Doch die Androhung repressiver Maßnahmen kann das Konsumverhalten junger Menschen nicht beeinflussen - wir wissen das seit Jahrzehnten. Gleiches gilt für psychischen Druck. "Wenn deine Lehrer mitbekommen, dass ich kiffe, gibt es Probleme mit der Schule und dem Jugendamt." Selbst wenn dem so wäre, können Tochter oder Sohn nichts dafür. Erst wenn man sich outet, mit den richtigen Worten zum rechten Zeitpunkt, ist es überhaupt möglich, auch mal offen über die eigenen Kiff-Erfahrungen zu reden, ohne wahlweise als Held, Depp oder böser Drogenverherrlicher dazustehen.

Der Staat tut sich schwer

Vor einigen Jahren war ich als Vater auf einem Elternabend einer 10. Klasse eines Berliner Gymnasiums. Dort ging es um den problematischen Cannabis-Konsum einiger Schüler, die sowohl auf einer Klassenfahrt als auch auf dem Schulgelände regelmäßig beim Kiffen erwischt worden waren.

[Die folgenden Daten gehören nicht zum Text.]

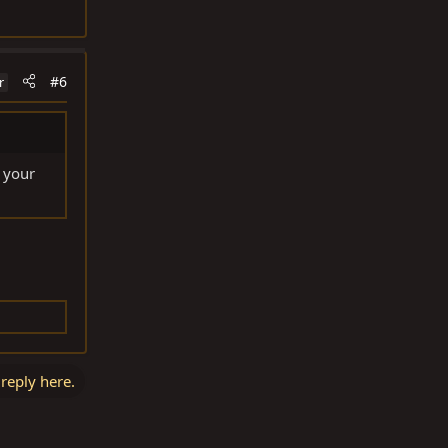
#6
r
 your
 reply here.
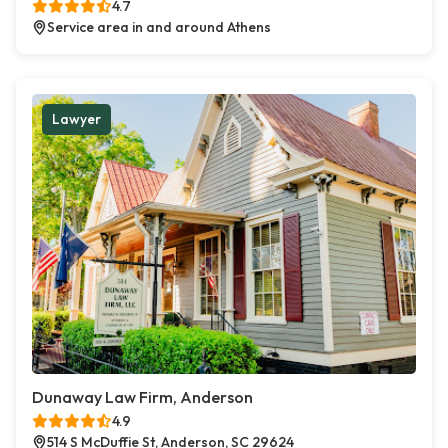
4.7
Service area in and around Athens
Lawyer
Dunaway Law Firm, Anderson
4.9
514 S McDuffie St, Anderson, SC 29624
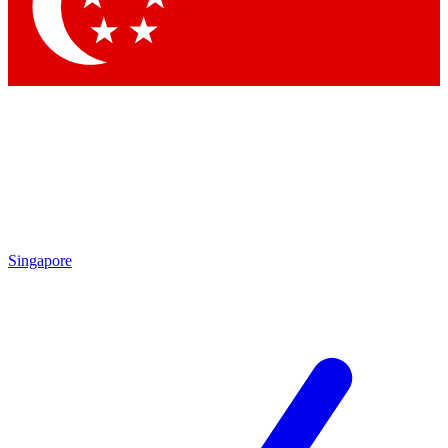
Contact me with news and offers from other Future
brands
By submitting your information you agree to the
Terms & Conditions
and
Privacy
Policy
and are aged 16 or over.
Singapore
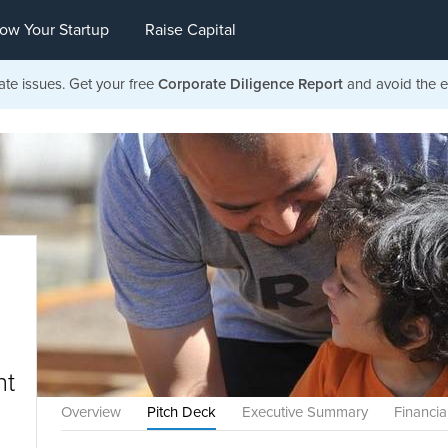
ow Your Startup
Raise Capital
ate issues. Get your free
Corporate Diligence Report
and avoid the ea
nt
Overview
Pitch Deck
Executive Summary
Financia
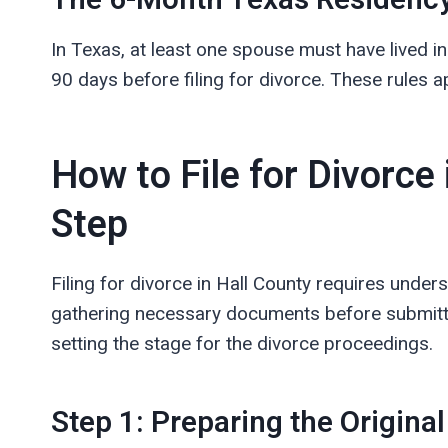
The 6-Month Texas Residency
In Texas, at least one spouse must have lived in 
90 days before filing for divorce. These rules ap
How to File for Divorce 
Step
Filing for divorce in Hall County requires under
gathering necessary documents before submitting
setting the stage for the divorce proceedings.
Step 1: Preparing the Original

Ungefähr die Hälfte der Eltern war gut über Cannabis aufgeklärt, die anderen hatten schlichtweg Angst vor Gras und um ihre Kinder. Keines der Kinder, denen von Hause aus ein evidenzbasiertes Wissen über Weed vermittelt worden war, gehörte zur "Kiffer-Truppe". Dabei sind Berliner Eltern und Schulen im Vergleich zu den Kopfgeldprämien bayrischer Lehranstalten noch ziemlich fortschrittlich beim Umgang mit kiffenden Schülern.

Trotzdem wird in der Hauptstadt auch heute noch an der Realität vorbeiberaten, weil häufig noch Psychologen der alten Schule zur Aufklärung in die Klassen geschickt werden. Die vom Land Berlin empfohlene Psychologin hatte auf der von mir besuchten Veranstaltung ihre Glaubwürdigkeit nach kurzer Zeit verspielt, indem sie behauptet hatte, Cannabis-Konsum verursache einer neuen Studie zufolge Löcher im Gehirn. Nachdem klar war, dass es sich bei der Lochbildung um eine eigenwillige Interpretation der englischen Boulevard-Presse gehandelt hatte, wurden selbst bei den unkritischsten Anwesenden Zweifel an der Kompetenz der staatlich engagierten Fachkraft offenbar. Mangels staatlicher Alternative bleibt einem da gar nichts anderes übrig, als den Sprösslingen die Sache mit den langen Kräuterzigaretten endlich mal selbst zu erklären—ganz ohne Kaugummi-Joints oder Nutzhanfblüten-Bowle zur Verniedlichung der eigenen Laster.